• 05
  • July
    2011

According to the American Bankruptcy Institute and the National Bankruptcy Research Center, not as many Americans have filed for bankruptcy in the first half of 2011 as last year. By June, there were reportedly 709,303 personal bankruptcy filings, which is 7.9 percent lower than the same period last year.

Experts say the decline in bankruptcy filings are a good indication that the number of consumers filing for bankruptcy is in fact slowing. Last year, there were 1.5 million more personal bankruptcy filings than this year so far, which is the largest number of filings since Congress revamped the system in 2005, making it more difficult for Americans to file for bankruptcy protection.

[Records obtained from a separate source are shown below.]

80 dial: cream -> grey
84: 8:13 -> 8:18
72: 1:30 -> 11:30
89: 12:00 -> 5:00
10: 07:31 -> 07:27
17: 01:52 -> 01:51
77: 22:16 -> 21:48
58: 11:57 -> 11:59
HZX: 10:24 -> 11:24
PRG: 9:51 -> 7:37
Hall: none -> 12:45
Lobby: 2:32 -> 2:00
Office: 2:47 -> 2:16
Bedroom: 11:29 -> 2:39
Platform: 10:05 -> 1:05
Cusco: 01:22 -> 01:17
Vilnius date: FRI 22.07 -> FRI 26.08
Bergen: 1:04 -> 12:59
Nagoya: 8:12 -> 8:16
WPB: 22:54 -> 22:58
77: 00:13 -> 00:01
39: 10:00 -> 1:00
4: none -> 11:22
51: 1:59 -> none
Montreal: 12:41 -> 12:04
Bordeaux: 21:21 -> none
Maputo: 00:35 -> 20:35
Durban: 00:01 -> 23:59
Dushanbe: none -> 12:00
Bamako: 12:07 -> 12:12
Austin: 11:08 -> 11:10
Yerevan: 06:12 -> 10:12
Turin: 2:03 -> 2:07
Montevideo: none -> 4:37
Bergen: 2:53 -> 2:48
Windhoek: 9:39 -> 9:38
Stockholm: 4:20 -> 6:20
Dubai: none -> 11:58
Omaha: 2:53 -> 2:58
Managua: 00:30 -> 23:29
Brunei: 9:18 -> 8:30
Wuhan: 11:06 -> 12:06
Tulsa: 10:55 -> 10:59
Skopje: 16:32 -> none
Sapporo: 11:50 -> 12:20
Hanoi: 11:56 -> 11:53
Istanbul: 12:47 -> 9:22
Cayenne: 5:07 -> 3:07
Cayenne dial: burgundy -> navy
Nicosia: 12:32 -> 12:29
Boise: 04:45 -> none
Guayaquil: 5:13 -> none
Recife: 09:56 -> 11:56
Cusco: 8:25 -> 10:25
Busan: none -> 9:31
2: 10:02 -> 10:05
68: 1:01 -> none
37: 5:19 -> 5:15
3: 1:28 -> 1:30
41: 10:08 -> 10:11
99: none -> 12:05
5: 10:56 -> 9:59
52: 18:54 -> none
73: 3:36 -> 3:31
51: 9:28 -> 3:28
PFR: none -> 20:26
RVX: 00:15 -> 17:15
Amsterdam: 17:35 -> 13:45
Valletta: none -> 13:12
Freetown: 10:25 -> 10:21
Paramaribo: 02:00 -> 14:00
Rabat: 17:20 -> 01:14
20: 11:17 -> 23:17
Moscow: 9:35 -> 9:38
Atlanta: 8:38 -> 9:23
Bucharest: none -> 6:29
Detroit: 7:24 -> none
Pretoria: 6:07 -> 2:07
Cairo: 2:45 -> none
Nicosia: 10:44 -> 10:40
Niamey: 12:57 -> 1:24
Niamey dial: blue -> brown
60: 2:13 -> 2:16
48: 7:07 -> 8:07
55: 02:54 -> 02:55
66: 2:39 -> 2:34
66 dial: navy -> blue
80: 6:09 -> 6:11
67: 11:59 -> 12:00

June filings were 4.3 percent higher than May. But sources said month-by-month tallies are not adjusted for seasonal swings, so experts are not concerned about the increase. The numbers are still lower than last year.

In some states, bankruptcy filings have dropped significantly. Those states include Vermont, West Virginia, North Dakota and Washington, D.C.

Most states noticed a decrease in consumer filings, but Southwestern states still struggle with disproportionate bankruptcy filings, due the poor state of the housing market. Nevada, in particular, has had the highest number of bankruptcy filings per capita since the beginning of 2010, and its filings have declined 16 percent this year compared to last. California also continues to struggle, with the number of filings basically the same as last year.

Samuel Gerdano of the American Bankruptcy Institute said of the recent numbers, "The drop in bankruptcies for the first half of the year shows the continued efforts of consumers to reduce their household debt, and the overall pull back in consumer credit."